L’année aura confirmé les prédispositions du jeune homme, mais aussi ses carences. Il fait quand même partie des 50 joueurs sélectionnés pour le Wooden Award All Américan. Elu meilleur Freshman de la conférence WAC, il termine meilleur passeur avec une moyenne de 8,7 passes par match, mais aussi top 5 passeurs à l’échelon national en NCAA. L’année suivante s’annonce prometteuse pour ce groupe.

« J’espère qu’il reviendra » déclare Maddox au sujet de son coach. « Et j’espère que tout le monde reviendra. »

« Si nous avions une chance d’atteindre le final four, ça serait fun. » déclare Tarkanian. « J’aimerais y aller une nouvelle fois. Si je pouvais y amener fresno State, ça serait la meilleure chose possible. C’est mon but ultime. »

Crédit : Fresno State

Si tout ce petit monde semble sur la même longueur d’onde, en sous-marin, certains œuvrent pour que Maddox se présente à la draft 2001. Et c’est ce qu’il annonce. Tarkanian n’est pas informé, mais Maddox prend le parti de se déclarer éligible. Rien d’étonnant finalement en ce début des années 2000, ou chacun tente de profiter de la hype pour se frayer un chemin vers les millions promis par la NBA le plus tôt possible. Les lycéens commencent à devenir monnaie courante à la draft, dans la droite lignée des succès que sont Kevin Garnett, Kobe Bryant et autres Tracy McGrady. Même démarche pour les joueurs de première année. Tito Maddox est lui freshman, mais avec une année de perdue entre le lycée et l’université, ne souhaite plus attendre pour mettre sa famille à l’abri. Son cœur balance toutefois avec ce qu’ils sont en train de créer à Fresno State, dont le potentiel est évident.  Le meneur des Bulldogs revient donc sur son choix et souhaite poursuivre avec Fresno State ! Un choix plutôt judicieux sportivement. Fresno a une belle carte à jouer, un effectif talentueux, et une seconde saison ne fera qu’appuyer les éclairs de génie entrevus cette année, tout en essayant de gommer les ‘’défauts’’ de son jeu. Oui mais … en coulisse, une autre histoire se joue. Un tournant. Le Los Angeles Times et la NCAA sont sur un sujet.
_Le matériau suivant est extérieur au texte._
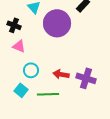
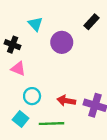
purple circle: (57, 23) -> (62, 42), size x0.7

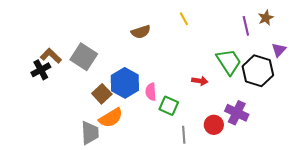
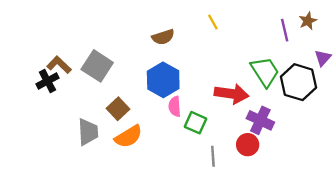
red arrow: (200, 81) -> (231, 94), size x1.8
blue hexagon: (125, 83) -> (163, 80), moved
purple cross: (237, 113) -> (260, 120), moved
gray trapezoid: (90, 133) -> (88, 132), moved

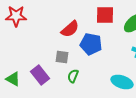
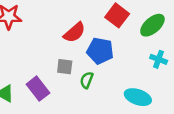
red square: (105, 15) -> (117, 15), turned 36
green semicircle: (73, 76) -> (87, 80), moved

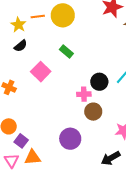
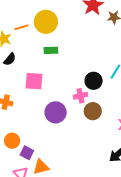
green rectangle: (66, 52) -> (51, 50), moved, turned -32
pink square: (41, 72) -> (34, 81), turned -30
purple circle: (70, 139) -> (56, 112), moved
Rappel des faits. 9 décembre 2000. Tito Maddox est suspendu 8 matchs pour avoir accepté des billets d’avion et des places pour un match NBA d’un ami qui entre temps est devenu agent NBA. Un homme originaire de Compton, comme lui, Rodney Guillory. Premier avertissement. La NCAA diligente par la suite une enquête, qui se révèlera édifiante sur les agissements de Maddox. Le 21 août Maddox est renvoyé de Fresno State. Scott Johnson, directeur sportif de l’université déclare :

« Il est regrettable que cette mesure ait dû être prise, mais c’est la deuxième fois qu’un problème lié à la perception d’avantages par des agents sportifs se pose », a déclaré Johnson. « Il s’agit d’une violation flagrante des règles de la NCAA et du code de conduite des étudiants athlètes de l’université. »
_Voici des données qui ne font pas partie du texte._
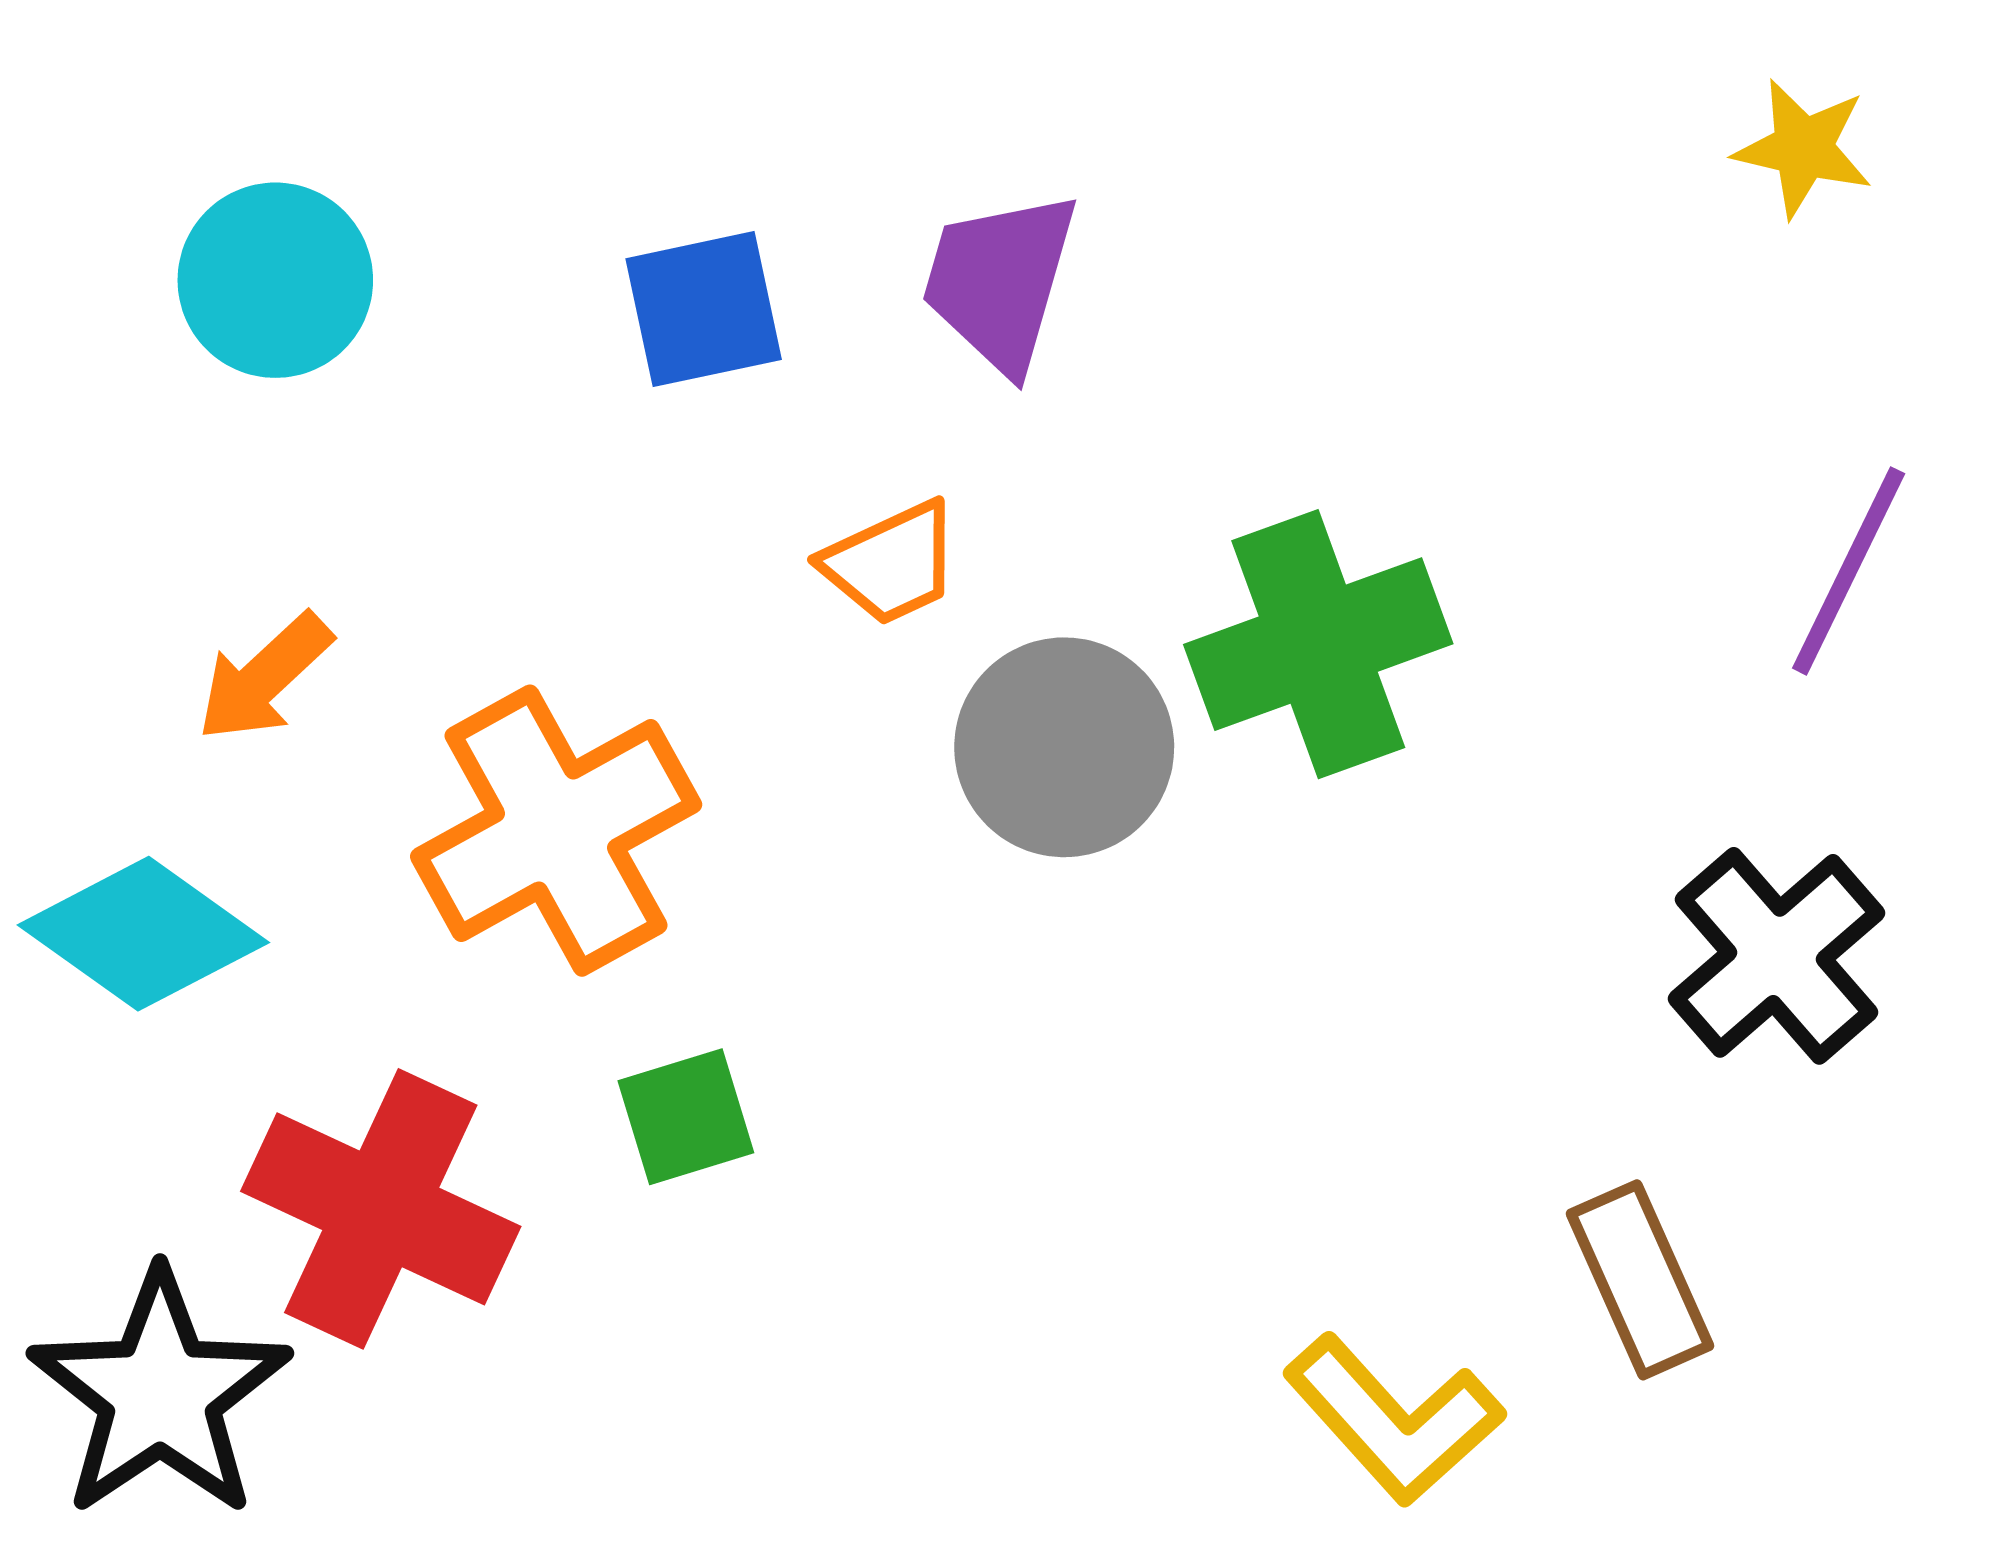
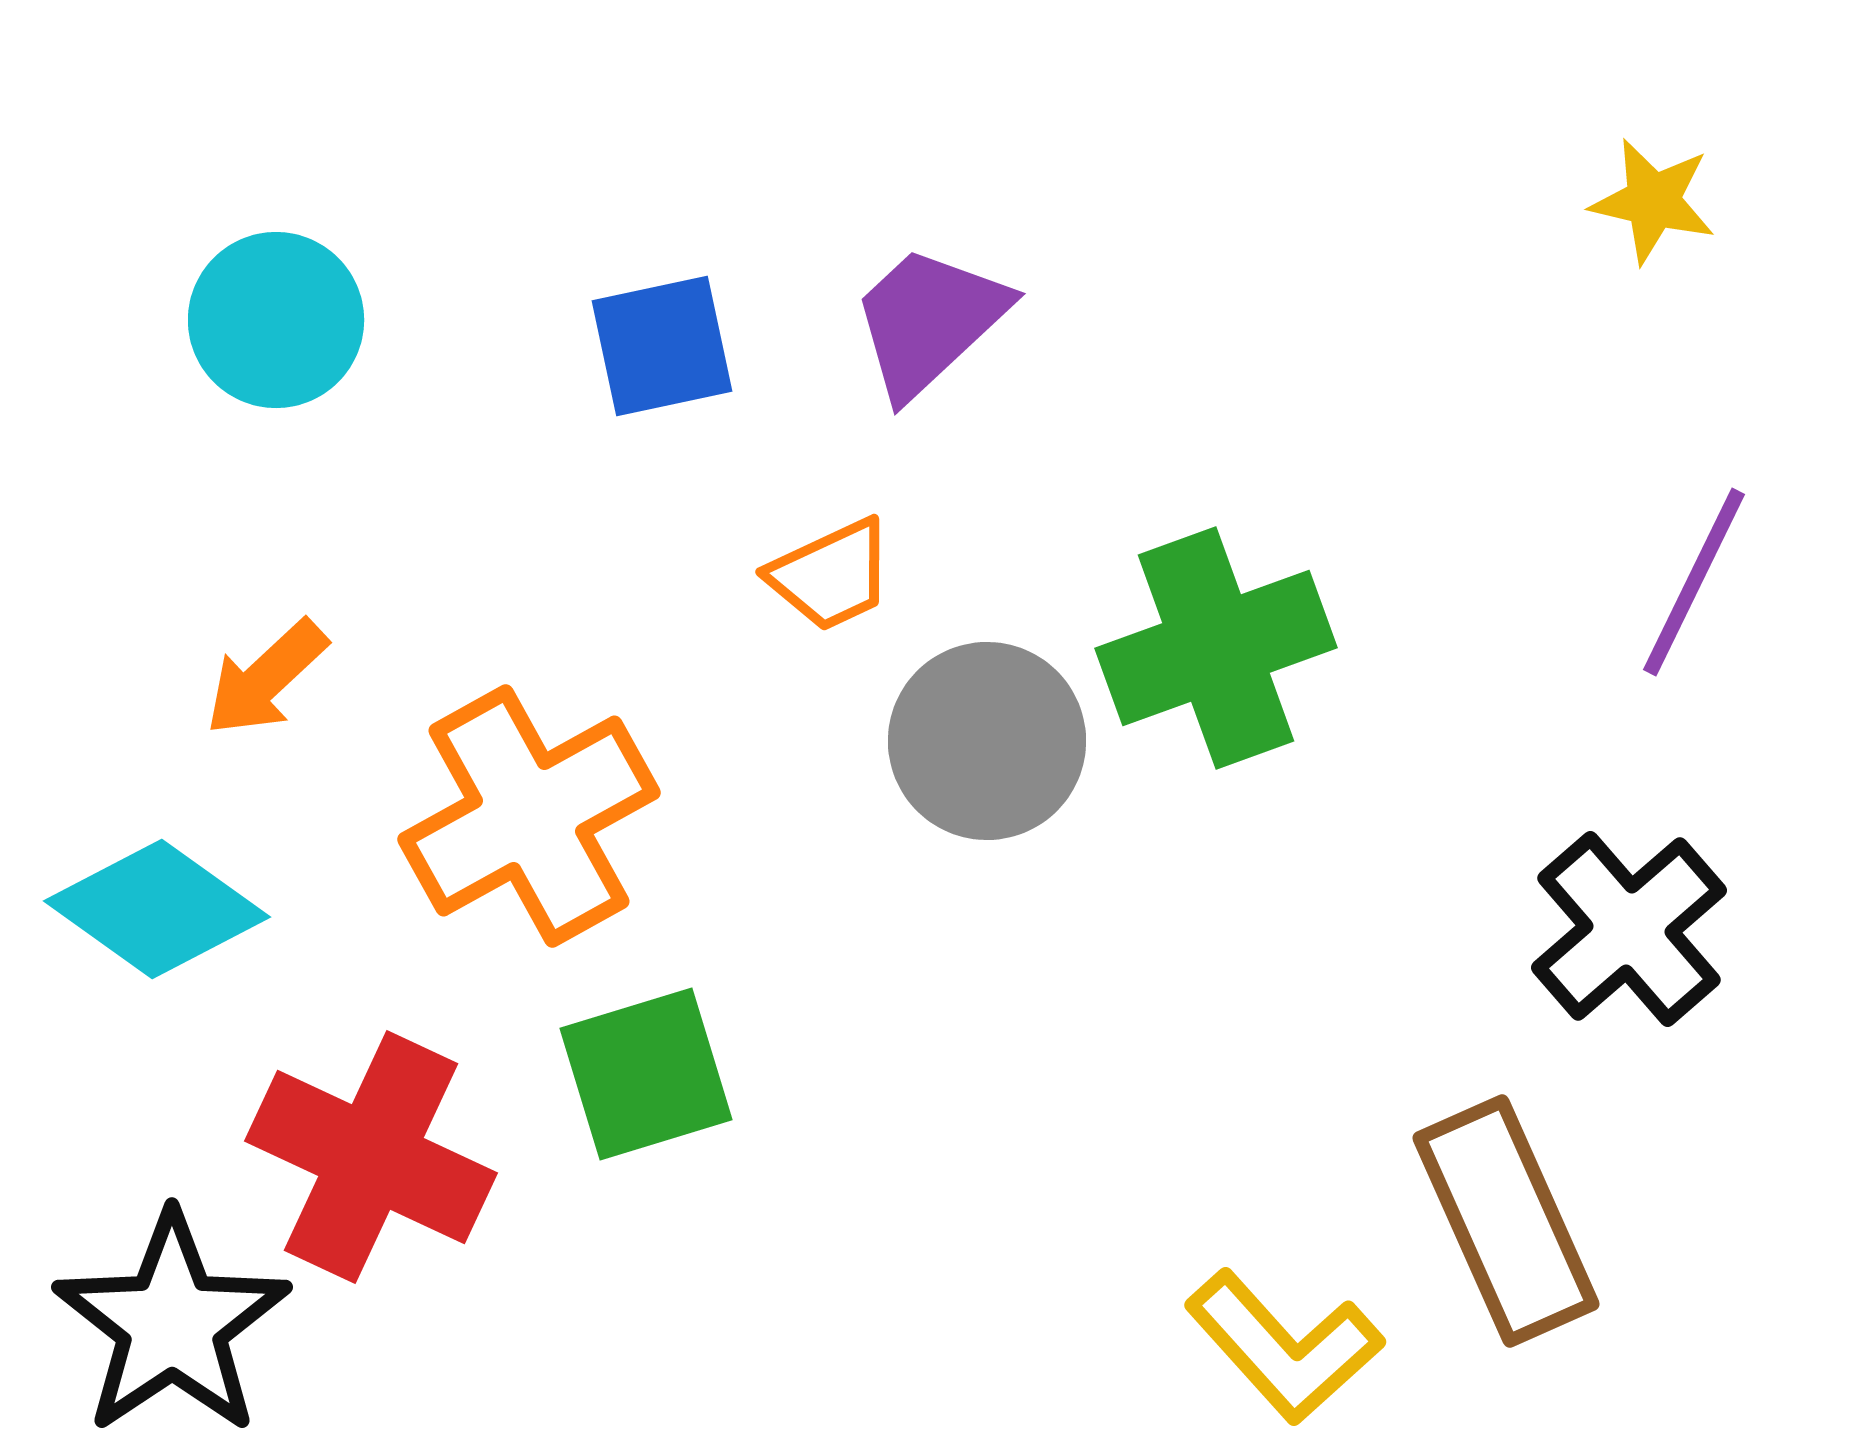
purple trapezoid: (1000, 281) -> (929, 321), turned 31
green square: (686, 1117) -> (646, 1074), size x1.4
brown rectangle: (1640, 1280) -> (1506, 1221), size x1.4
Crédit : Fresno Bee file photo

Jerry Tarkanian, qui s’est éloigné de Maddox après qu’il se soit déclaré éligible pour la draft parlera de nouveau d’un billet d’avion et de places pour un match que Maddox refusera de rembourser. Sur les faits, Tito Maddox avouera en décembre 2002 au journal Fresno Bee avoir bénéficié d’avantages des frères Delpit de l’agence Franchise Sports, à travers son ami Guillory, tels qu’une voiture pour sa mère Gloria et 1 500 dollars par mois pour sa famille …  Le retentissement est fort en NCAA. Fresno, coutumière du fait, se voit sanctionnée par la NCAA sur le recrutement après ces nouveaux aveux, et sera placée sous probation pendant 2 ans.  Tarkanian arrêtera la saison suivante, fatigué par des scandales à répétition, et très probablement déçu du gâchis qu’a représenté la perte de Maddox. Cette situation est malheureusement un lieu commun dans le sport universitaire des années 90 et 2000, qui porte aux nues certains jeunes athlètes, sans qu’ils puissent bénéficier de la moindre rétribution de l’argent qu’ils génèrent. Forcément, des personnes mal intentionnées peuvent être tentées d’approcher ces jeunes, qui sont des investissements sur l’avenir à moindre frais. Une voiture, quelques enveloppes de liquide, des avantages sans commune mesure avec les millions potentiels à venir à court terme.  Le film « He Got Game » illustre à merveille cette période.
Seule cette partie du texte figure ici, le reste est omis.